Problem description: Take the lines below from the one with "Notice of Christmas" through the one with "Europska esperantska unija (204, 843)" and print only them, exactly. Don't print the pictures.

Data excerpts
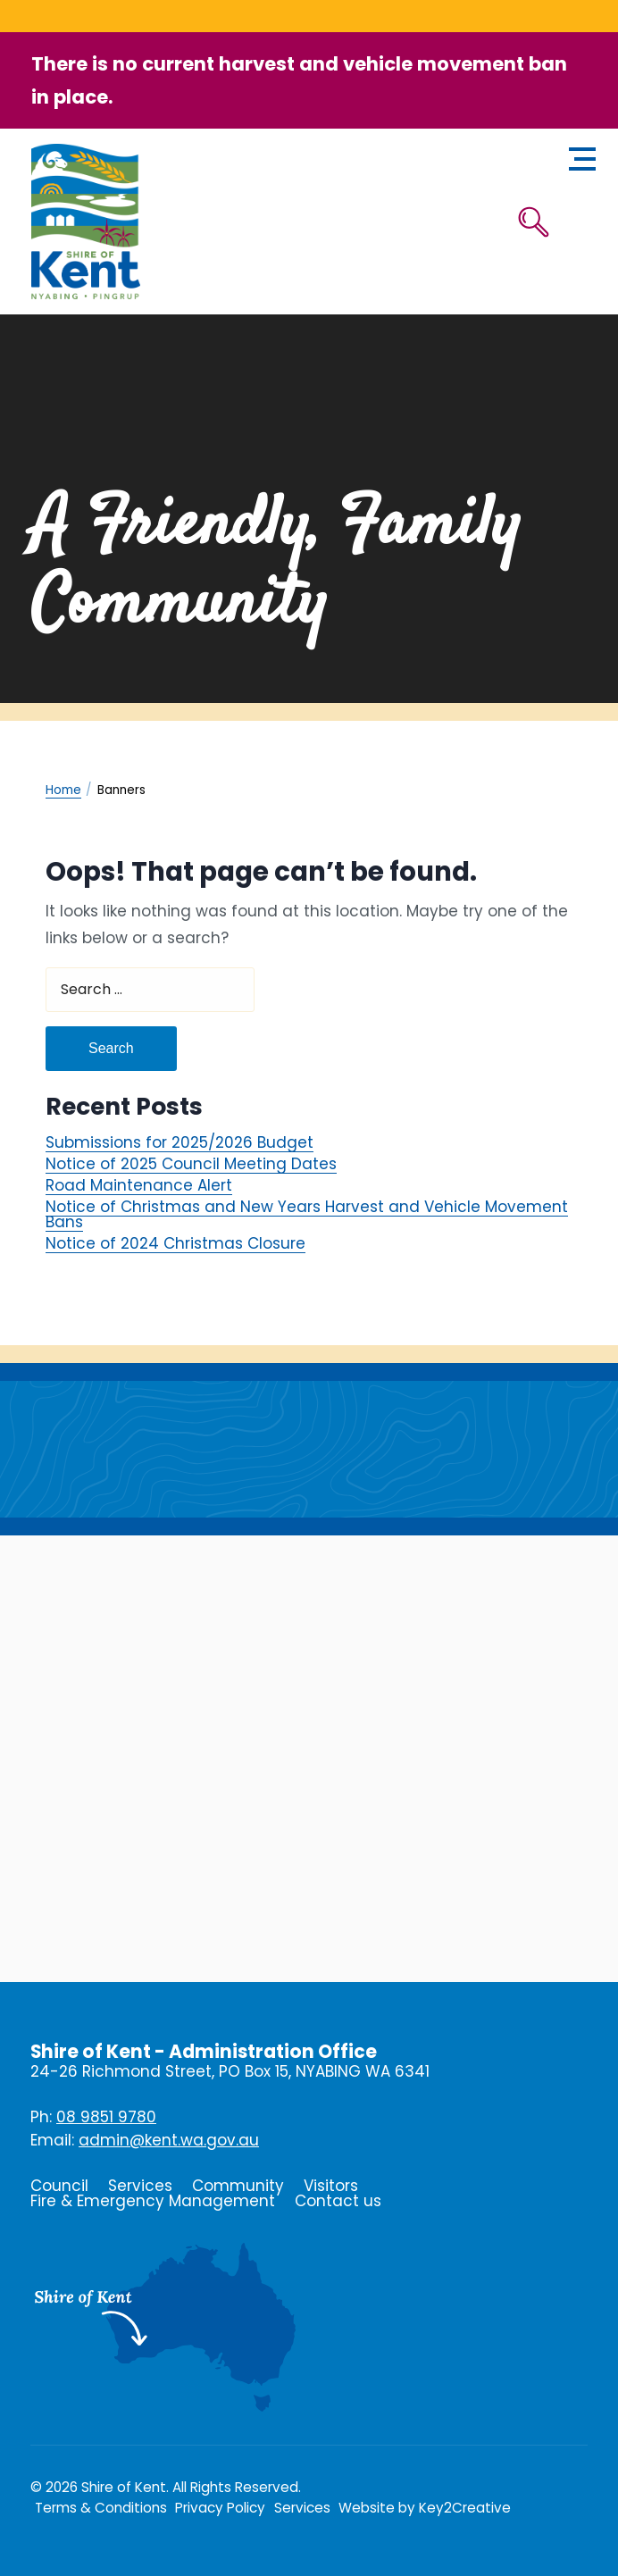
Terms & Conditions (101, 2507)
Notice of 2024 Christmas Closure (175, 1243)
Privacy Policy (220, 2507)
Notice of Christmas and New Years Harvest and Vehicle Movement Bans (307, 1214)
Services (140, 2185)
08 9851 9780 (106, 2117)
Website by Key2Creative (424, 2507)
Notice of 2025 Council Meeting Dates (191, 1164)
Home (63, 790)
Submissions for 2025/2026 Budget (179, 1143)
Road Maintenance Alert (139, 1185)
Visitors (331, 2185)
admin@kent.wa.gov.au (169, 2140)
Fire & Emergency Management (152, 2201)
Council (59, 2185)
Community (238, 2185)
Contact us (338, 2201)
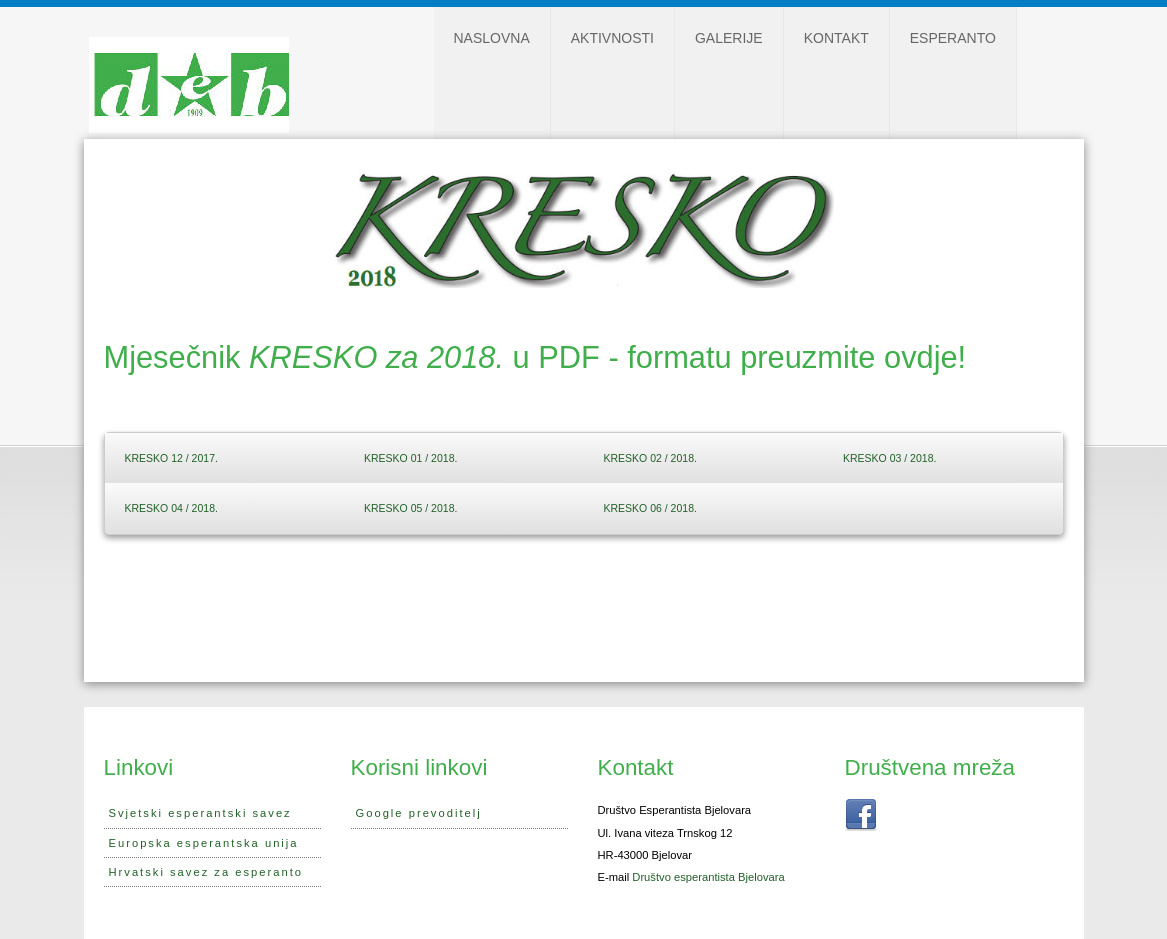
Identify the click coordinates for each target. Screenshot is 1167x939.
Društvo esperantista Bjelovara (708, 877)
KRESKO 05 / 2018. (410, 508)
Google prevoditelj (419, 813)
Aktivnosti (612, 38)
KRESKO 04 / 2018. (171, 508)
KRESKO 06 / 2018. (650, 508)
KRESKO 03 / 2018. (889, 458)
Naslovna (492, 38)
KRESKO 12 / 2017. (171, 458)
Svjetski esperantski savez (200, 813)
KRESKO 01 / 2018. (410, 458)
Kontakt (836, 38)
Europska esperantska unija (204, 843)
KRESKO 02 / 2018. (650, 458)
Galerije (729, 38)
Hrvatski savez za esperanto (206, 872)
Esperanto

Task result:
Notice of Christmas and New Years Harvest and Vehicle Movement Bans (307, 1214)
Services (140, 2185)
08 9851 9780 (106, 2117)
Website by Key2Creative (424, 2507)
Notice of 2025 Council Meeting Dates (191, 1164)
Home (63, 790)
Submissions for 2025/2026 Budget (179, 1143)
Road Maintenance Alert (139, 1185)
Visitors (331, 2185)
admin@kent.wa.gov.au (169, 2140)
Fire & Emergency Management (152, 2201)
Council (59, 2185)
Community (238, 2185)
Contact us (338, 2201)
Identify the click coordinates for each target. Screenshot is 1167x939.
Društvo esperantista Bjelovara (708, 877)
KRESKO 05 / 2018. (410, 508)
Google prevoditelj (419, 813)
Aktivnosti (612, 38)
KRESKO 04 / 2018. (171, 508)
KRESKO 06 / 2018. (650, 508)
KRESKO 03 / 2018. (889, 458)
Naslovna (492, 38)
KRESKO 12 / 2017. (171, 458)
Svjetski esperantski savez (200, 813)
KRESKO 01 / 2018. (410, 458)
Kontakt (836, 38)
Europska esperantska unija (204, 843)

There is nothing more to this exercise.